> **Exercise requirements**: Please reproduce verbatim the lines below, from the first through the one with "eibt eintönig in Routinen".

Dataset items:
▽
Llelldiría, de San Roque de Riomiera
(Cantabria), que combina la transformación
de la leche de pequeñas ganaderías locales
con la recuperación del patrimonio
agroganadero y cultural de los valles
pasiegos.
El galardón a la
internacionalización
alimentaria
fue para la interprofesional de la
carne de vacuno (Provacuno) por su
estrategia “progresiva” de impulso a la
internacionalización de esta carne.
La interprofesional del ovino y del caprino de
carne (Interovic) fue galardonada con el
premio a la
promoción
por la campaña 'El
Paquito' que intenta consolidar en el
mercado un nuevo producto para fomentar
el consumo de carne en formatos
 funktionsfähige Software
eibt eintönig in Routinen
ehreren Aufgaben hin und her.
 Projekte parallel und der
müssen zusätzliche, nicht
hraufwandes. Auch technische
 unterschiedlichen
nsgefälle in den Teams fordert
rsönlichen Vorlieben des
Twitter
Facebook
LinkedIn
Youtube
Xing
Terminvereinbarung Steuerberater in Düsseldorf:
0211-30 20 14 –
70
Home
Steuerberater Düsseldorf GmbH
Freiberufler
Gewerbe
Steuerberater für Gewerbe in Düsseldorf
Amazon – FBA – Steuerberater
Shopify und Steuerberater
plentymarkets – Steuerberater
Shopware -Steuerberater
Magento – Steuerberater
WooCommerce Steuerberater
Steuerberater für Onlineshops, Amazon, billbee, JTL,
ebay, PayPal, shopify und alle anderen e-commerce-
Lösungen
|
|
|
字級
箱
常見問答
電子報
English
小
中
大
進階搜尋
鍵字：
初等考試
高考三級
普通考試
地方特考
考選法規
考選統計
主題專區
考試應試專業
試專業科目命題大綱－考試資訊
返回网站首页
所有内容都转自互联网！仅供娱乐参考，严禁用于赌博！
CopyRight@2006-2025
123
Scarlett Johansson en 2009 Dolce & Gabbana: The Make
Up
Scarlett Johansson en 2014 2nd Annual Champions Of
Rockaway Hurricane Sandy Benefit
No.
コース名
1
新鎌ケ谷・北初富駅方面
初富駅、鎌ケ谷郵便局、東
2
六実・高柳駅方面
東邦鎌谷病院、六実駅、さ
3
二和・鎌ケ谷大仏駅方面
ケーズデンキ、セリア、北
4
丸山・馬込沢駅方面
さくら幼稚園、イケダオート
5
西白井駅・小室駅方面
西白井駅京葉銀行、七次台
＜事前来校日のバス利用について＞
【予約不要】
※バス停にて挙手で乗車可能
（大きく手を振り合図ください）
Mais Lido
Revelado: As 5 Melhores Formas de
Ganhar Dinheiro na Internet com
△
> **Solution to the exercise**:
Llelldiría, de San Roque de Riomiera
(Cantabria), que combina la transformación
de la leche de pequeñas ganaderías locales
con la recuperación del patrimonio
agroganadero y cultural de los valles
pasiegos.
El galardón a la
internacionalización
alimentaria
fue para la interprofesional de la
carne de vacuno (Provacuno) por su
estrategia “progresiva” de impulso a la
internacionalización de esta carne.
La interprofesional del ovino y del caprino de
carne (Interovic) fue galardonada con el
premio a la
promoción
por la campaña 'El
Paquito' que intenta consolidar en el
mercado un nuevo producto para fomentar
el consumo de carne en formatos
 funktionsfähige Software
eibt eintönig in Routinen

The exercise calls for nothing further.